By subtracting deaths and hospitalizations from the number of COVID-19 cases in a state or individual community you get the number of presumed recoveries, which is a far larger number than the other categories. But we don't know how many are at home recovering or how many made full recoveries and returned to work and resumed their lives as before. Ideally, an ambitious contact tracing program will play a role in providing this information.

The Centers for Disease Control does not have a definition of what constitutes recovery but is reportedly working with Massachusetts and several other states on reaching a uniform one. In the absence of this definition, the State House News Service reports that many states have come up with their own definitions, which vary to one degree or another.

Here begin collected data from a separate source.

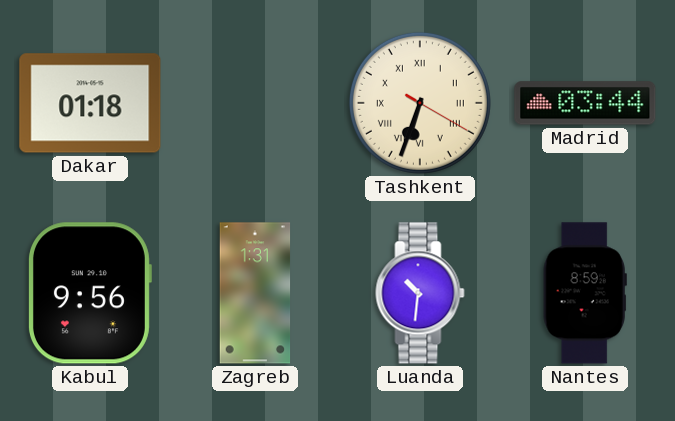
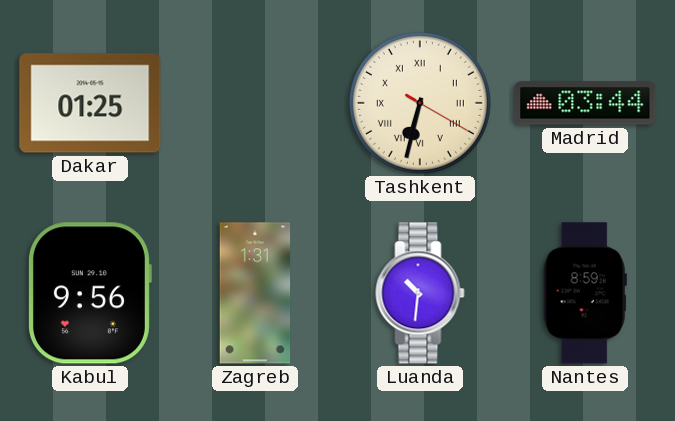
Dakar: 01:18 -> 01:25
Tashkent: 6:33 -> 6:32
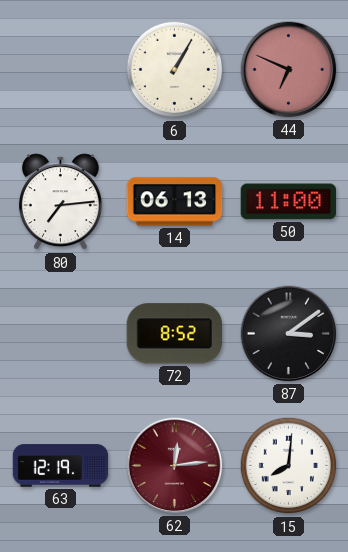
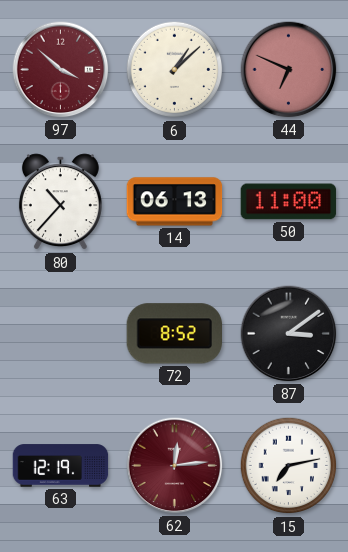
97: none -> 3:52
6: 1:05 -> 1:08
80: 7:14 -> 10:37
15: 8:01 -> 7:13
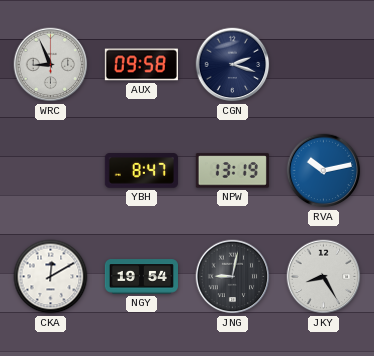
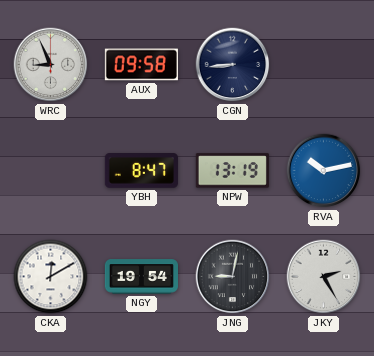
CGN: 2:18 -> 8:44
JKY: 8:25 -> 2:25
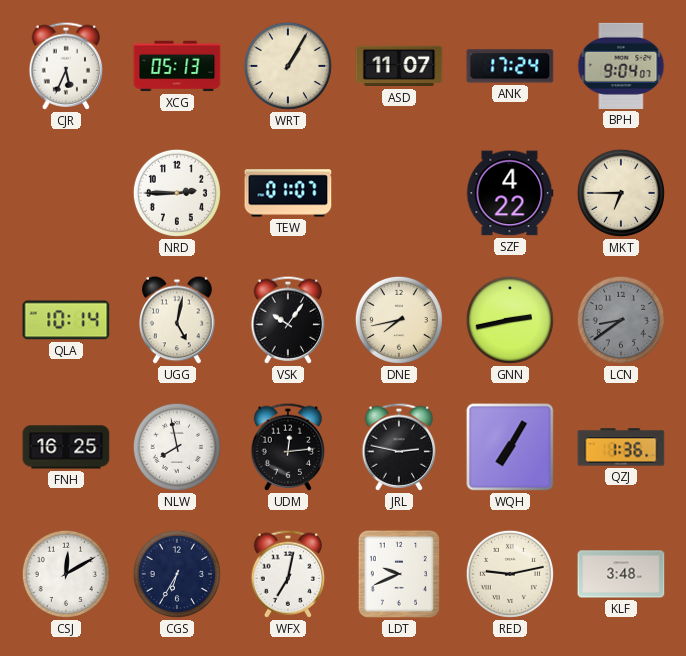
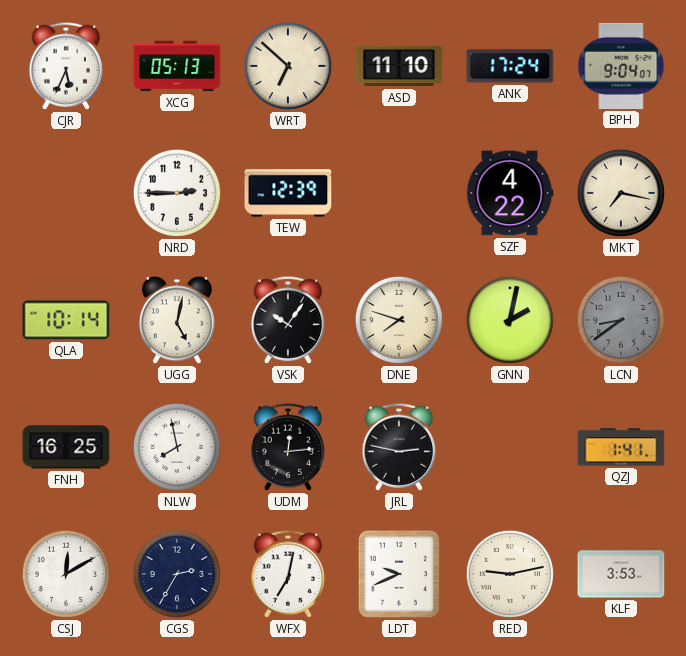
WRT: 1:05 -> 6:52
ASD: 11:07 -> 11:10
TEW: 01:07 -> 12:39
MKT: 6:45 -> 7:17
DNE: 7:43 -> 7:48
GNN: 2:43 -> 2:02
WQH: 7:05 -> none
QZJ: 1:36 -> 1:41
CGS: 6:35 -> 2:35
KLF: 3:48 -> 3:53
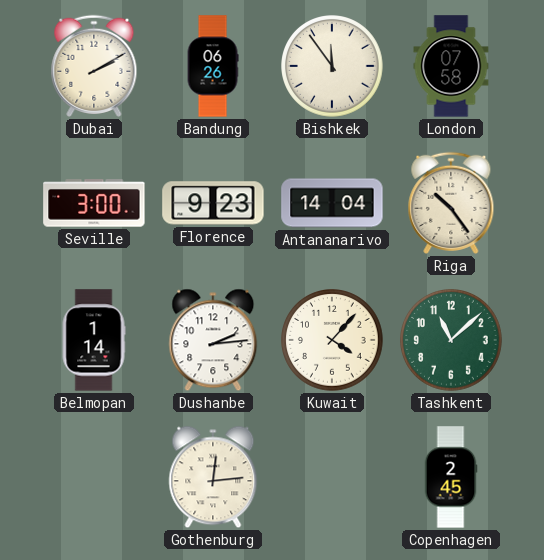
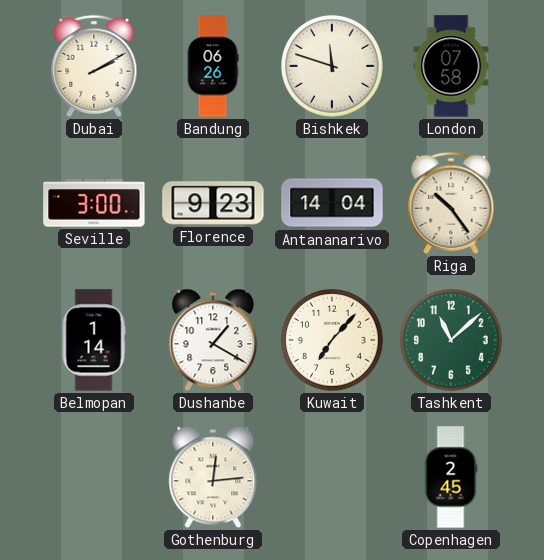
Bishkek: 11:54 -> 11:48
Dushanbe: 2:14 -> 1:20
Kuwait: 4:07 -> 7:07
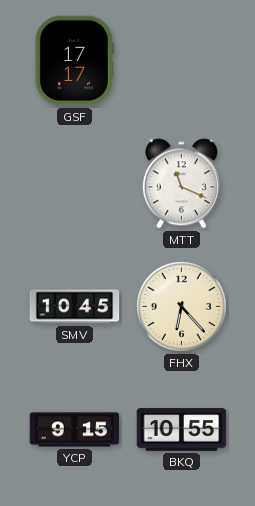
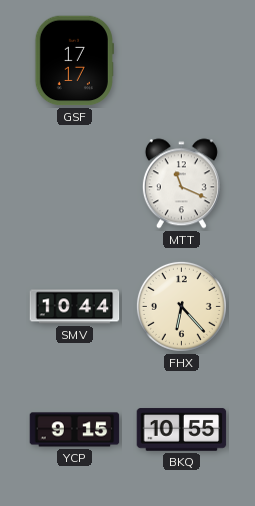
SMV: 10:45 -> 10:44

Alaska defines a recovered person as one who has been released from home isolation and is no longer considered infectious. Michigan regards anyone who is still alive 30 days after testing positive as recovered. Wyoming says you're recovered if there is improvement in symptoms over 72 hours and at least seven days have passed since those symptoms first appeared, perhaps the most liberal definition out there. Tennessee may have the best and most comprehensive definition. Those who have been determined to be asymptomatic by their local or regional health board and have completed the required isolation period or are at least 21 days beyond their positive test are classified as recovered.

On Monday, the governor announced his plan for reopening the state. More insight into the recovery rate would help guide this ongoing process as well as remind residents that this virus can be overcome.